[Records from a data collection]
┄┄┄┄┄┄

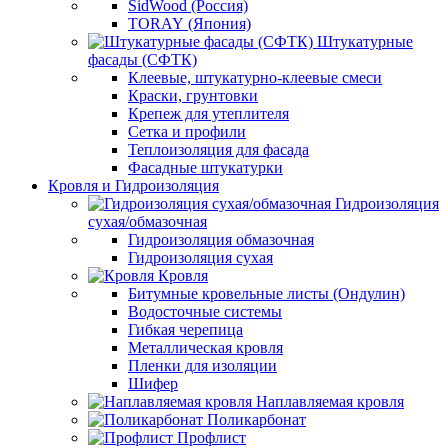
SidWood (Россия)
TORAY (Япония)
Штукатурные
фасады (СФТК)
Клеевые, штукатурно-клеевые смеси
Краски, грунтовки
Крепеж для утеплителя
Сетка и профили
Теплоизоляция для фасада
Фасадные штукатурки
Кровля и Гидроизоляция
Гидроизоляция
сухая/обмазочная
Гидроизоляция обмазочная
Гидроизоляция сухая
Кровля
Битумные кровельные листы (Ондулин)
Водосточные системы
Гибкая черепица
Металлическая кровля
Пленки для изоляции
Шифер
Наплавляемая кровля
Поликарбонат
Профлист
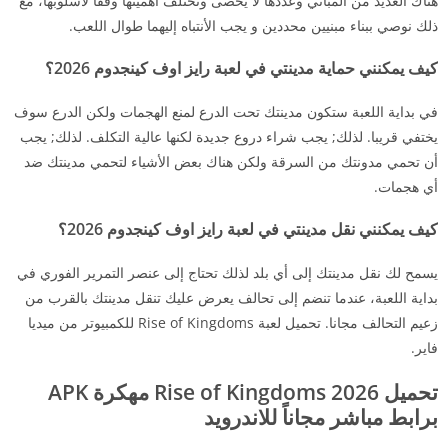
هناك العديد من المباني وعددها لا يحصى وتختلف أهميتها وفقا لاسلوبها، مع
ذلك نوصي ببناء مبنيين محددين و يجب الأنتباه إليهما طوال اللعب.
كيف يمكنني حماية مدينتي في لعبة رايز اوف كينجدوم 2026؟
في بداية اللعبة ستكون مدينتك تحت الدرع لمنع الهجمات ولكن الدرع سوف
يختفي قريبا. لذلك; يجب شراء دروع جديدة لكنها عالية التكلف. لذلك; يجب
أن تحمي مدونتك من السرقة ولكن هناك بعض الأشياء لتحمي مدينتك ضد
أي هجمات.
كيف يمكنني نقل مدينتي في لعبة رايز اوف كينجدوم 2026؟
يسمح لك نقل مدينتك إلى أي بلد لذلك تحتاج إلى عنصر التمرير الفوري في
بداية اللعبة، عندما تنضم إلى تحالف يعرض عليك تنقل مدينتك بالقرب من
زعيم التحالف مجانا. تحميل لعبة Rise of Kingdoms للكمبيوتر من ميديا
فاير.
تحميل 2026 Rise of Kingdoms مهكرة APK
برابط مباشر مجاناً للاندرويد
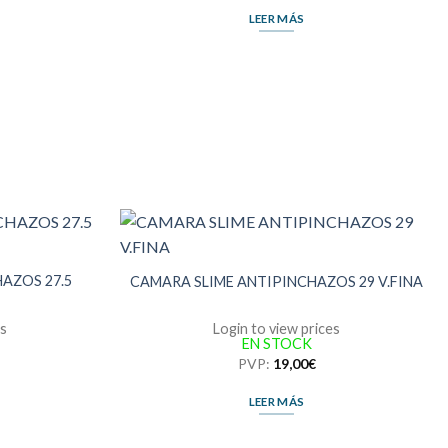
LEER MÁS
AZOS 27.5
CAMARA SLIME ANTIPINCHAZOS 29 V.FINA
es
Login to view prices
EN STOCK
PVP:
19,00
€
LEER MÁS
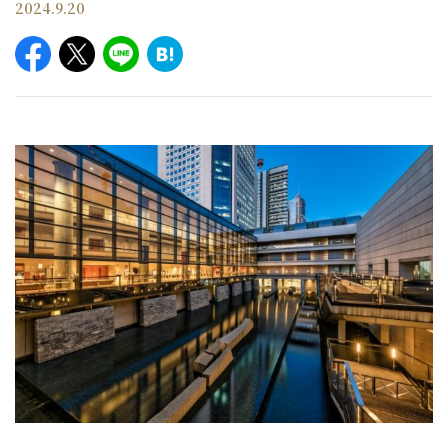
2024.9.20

┄┄┄┄┄┄

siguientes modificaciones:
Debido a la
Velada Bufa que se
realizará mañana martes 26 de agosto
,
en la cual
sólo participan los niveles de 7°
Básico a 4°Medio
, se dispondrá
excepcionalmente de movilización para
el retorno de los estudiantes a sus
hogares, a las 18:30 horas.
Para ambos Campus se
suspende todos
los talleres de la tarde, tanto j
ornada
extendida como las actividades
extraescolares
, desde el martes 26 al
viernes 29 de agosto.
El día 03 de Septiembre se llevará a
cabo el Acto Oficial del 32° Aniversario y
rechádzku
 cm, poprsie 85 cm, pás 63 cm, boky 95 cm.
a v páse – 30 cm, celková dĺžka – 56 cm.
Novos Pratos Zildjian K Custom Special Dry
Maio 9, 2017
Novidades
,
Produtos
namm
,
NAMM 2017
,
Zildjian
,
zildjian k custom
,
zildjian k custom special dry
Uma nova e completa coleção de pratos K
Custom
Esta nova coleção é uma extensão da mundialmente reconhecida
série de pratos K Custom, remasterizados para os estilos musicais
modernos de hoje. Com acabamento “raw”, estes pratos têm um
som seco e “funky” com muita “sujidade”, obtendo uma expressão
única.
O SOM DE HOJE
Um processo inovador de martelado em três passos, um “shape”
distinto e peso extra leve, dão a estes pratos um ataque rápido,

┄┄┄┄┄┄

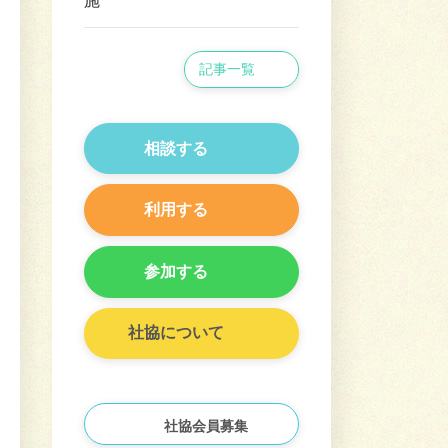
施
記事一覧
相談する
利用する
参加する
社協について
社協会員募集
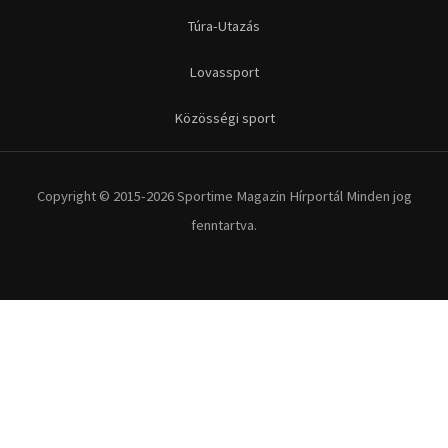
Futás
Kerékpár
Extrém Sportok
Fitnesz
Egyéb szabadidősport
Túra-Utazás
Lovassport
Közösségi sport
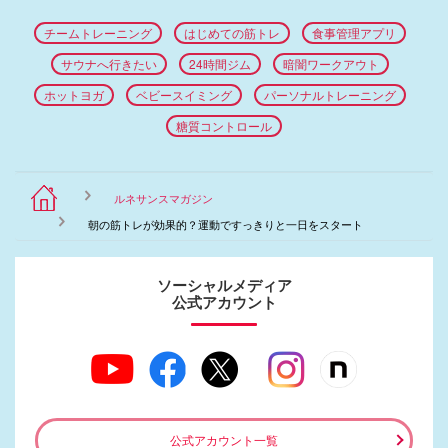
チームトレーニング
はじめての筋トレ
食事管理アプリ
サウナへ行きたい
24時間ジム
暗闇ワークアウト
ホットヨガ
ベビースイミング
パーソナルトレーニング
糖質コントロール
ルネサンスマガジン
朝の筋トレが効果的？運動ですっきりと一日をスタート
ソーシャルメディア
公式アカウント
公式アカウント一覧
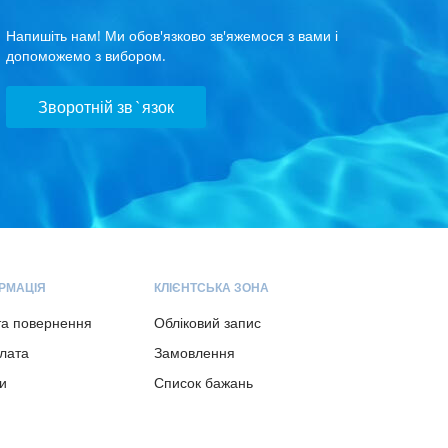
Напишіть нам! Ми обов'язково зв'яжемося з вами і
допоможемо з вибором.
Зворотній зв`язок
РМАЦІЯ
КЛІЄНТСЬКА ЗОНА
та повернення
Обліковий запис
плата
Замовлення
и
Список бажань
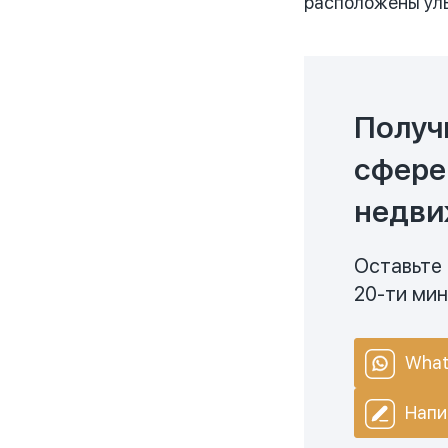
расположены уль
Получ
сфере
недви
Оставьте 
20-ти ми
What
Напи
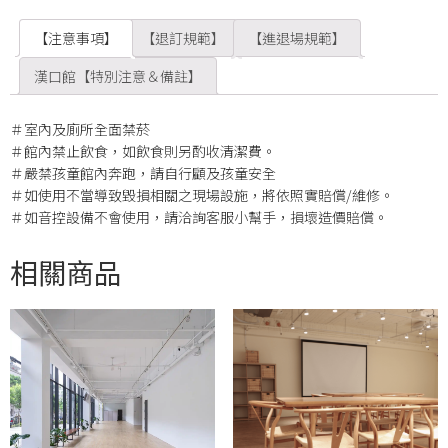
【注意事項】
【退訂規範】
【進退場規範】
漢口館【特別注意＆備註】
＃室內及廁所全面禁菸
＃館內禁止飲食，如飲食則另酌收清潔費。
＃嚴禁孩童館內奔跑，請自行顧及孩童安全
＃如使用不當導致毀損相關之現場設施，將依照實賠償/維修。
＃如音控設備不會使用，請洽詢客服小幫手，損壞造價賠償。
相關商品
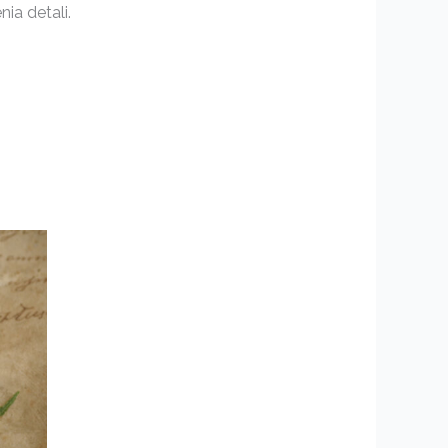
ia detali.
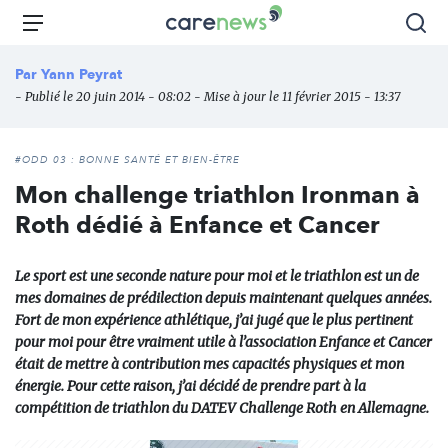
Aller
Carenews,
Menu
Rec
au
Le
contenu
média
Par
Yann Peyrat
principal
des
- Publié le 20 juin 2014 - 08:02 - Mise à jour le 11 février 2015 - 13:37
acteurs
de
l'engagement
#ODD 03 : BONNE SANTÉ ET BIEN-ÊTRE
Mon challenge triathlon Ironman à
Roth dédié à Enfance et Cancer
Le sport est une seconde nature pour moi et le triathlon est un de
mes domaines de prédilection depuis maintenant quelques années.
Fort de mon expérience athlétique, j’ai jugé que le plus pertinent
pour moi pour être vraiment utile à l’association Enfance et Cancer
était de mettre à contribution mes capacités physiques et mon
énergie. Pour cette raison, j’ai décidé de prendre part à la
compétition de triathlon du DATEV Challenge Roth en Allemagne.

┄┄┄┄┄┄

(Problem)
Leaving every picture aside, reproduce exactly the lines above from the one with "Список бажань" up to and including the one with "Fort de mon", and no others.

(Result of the exercise)
Список бажань
расположены уль
Получ
сфере
недви
Оставьте 
20-ти ми
What
Напи
【注意事項】
【退訂規範】
【進退場規範】
漢口館【特別注意＆備註】
＃室內及廁所全面禁菸
＃館內禁止飲食，如飲食則另酌收清潔費。
＃嚴禁孩童館內奔跑，請自行顧及孩童安全
＃如使用不當導致毀損相關之現場設施，將依照實賠償/維修。
＃如音控設備不會使用，請洽詢客服小幫手，損壞造價賠償。
相關商品
ia detali.
Aller
Carenews,
Menu
Rec
au
Le
contenu
média
Par
Yann Peyrat
principal
des
- Publié le 20 juin 2014 - 08:02 - Mise à jour le 11 février 2015 - 13:37
acteurs
de
l'engagement
#ODD 03 : BONNE SANTÉ ET BIEN-ÊTRE
Mon challenge triathlon Ironman à
Roth dédié à Enfance et Cancer
Le sport est une seconde nature pour moi et le triathlon est un de
mes domaines de prédilection depuis maintenant quelques années.
Fort de mon expérience athlétique, j’ai jugé que le plus pertinent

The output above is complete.